Tal perspectiva está construida sobre un razonamiento falso: que el
acuerdo para el deshielo entre ambos países incluye la vuelta sin más
de Cuba a la economía regida por el mercado, a la democracia
representativa al estilo occidental y un acatamiento de las fórmulas
neoliberales del llamado consenso de Washington. Pero no: ni la Casa
Blanca pudo imponer tales condiciones para el restablecimiento de
relaciones ni el gobierno cubano pretendió exigir a cambio de la
reapertura de embajadas que la administración de Obama expropiara la
banca privada. El proceso de normalización es lo que es: una
negociación complicada y barroca para superar la animadversión de más
de cinco décadas entre ambos países.
Ciertamente, la hostilidad histórica de Estados Unidos hacia el
régimen cubano y sus expresiones prácticas (desde los intentos de
invasión y los atentados terroristas auspiciados por Washington hasta
el férreo embargo económico) han modelado en buena medida la vida
interna de la isla y en ésta habrá de reflejarse cualquier variación
significativa de la política anticubana de los estamentos del poder
estadunidense. Pero la transformación en la que está empeñada la nación
caribeña viene de mucho antes de que Obama decidiera imprimir un giro
en la actitud de la Casa Blanca hacia Cuba y avanza por sus propios
ejes.
El punto principal de esa transición es que la economía planificada
se ha mostrado, al menos en la circunstancia actual del mundo,
inviable. La idea de suprimir el mercado por decreto y de que el Estado
sería capaz de operar por sí mismo la producción y la distribución de
las mercancías y de establecer patrones para su consumo se reveló como
una quimera desastrosa desde hace 25 años, con el derrumbe del bloque
del este. Cuba no sólo se quedó sin aliados políticos y estratégicos y
sin sus más importantes socios industriales y comerciales, sino también
sin paradigma económico para sustentar su proyecto político y social.

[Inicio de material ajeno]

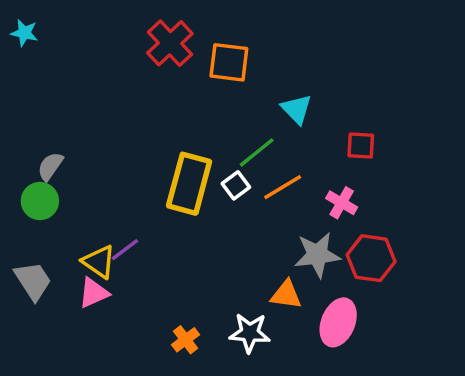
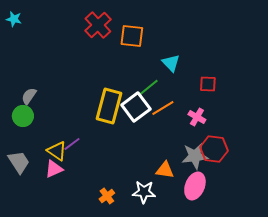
white square: (236, 185) -> (136, 107), size x1.8
gray star: (317, 255) -> (195, 156), moved

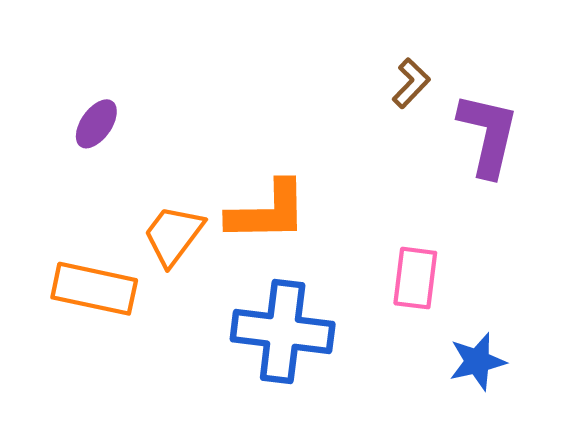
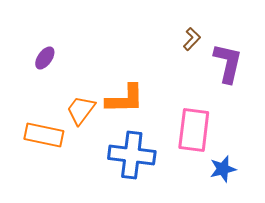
pink rectangle: (415, 278) -> (194, 130), size x1.5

Desde entonces La Habana ha estado empeñada en la búsqueda de una
reformulación que permita preservar los legados más importantes de la
revolución, que son la soberanía, las conquistas sociales y la
consolidación entre la población de una ética colectiva que se mantiene
en pie y que es mucho más sólida que los procesos de lumpenización
heredados del periodo especial, que la corrupción en algunos ámbitos de
la administración pública y que el florecimiento del individualismo en
ciertos sectores dedicados a negocios de oportunidad. El producto de
más de seis décadas de educación socialista no va a derrumbarse porque
una bandera estadunidense haya sido izada en un edificio de La Habana.
Un
contraejemplo de la perdurabilidad de tal legado es el hondo daño moral
causado en México por los gobiernos neoliberales (de Salinas a Peña
Nieto), los cuales, en 30 años de predicar y practicar el pragmatismo
extremo, el egoísmo y el desprecio por el bienestar colectivo, han
conseguido el acanallamiento de muchos estamentos sociales que son, a
estas alturas, una suerte de base social para la persistencia de la
corrupción y el saqueo sistematizado de los bienes nacionales. Las
dificultades para remontar aquí esa impronta ideológica –a pesar de los
gigantescos agravios causados a la sociedad por el ejercicio
gubernamental orientado por ella– dan una idea de lo arduo que sería la
demolición, en Cuba, de los valores colectivos y solidarios que
constituyen el impedimento insalvable para cualquier intento de
implantación de un neoliberalismo salvaje e incluso de una restauración
capitalista a secas.
La normalización de los vínculos bilaterales está en marcha y aún le
queda por delante un tramo muy largo. Es razonable suponer que incidirá
en un alivio paulatino a las penurias que la isla padece desde siempre
por culpa del bloqueo estadunidense, pero no hay razón para suponer que
genere bruscos cambios internos. La dirección y el ritmo de la
evolución institucional y económica del país está en manos de los
cubanos, y eso hasta el propio John Kerry lo reconoce.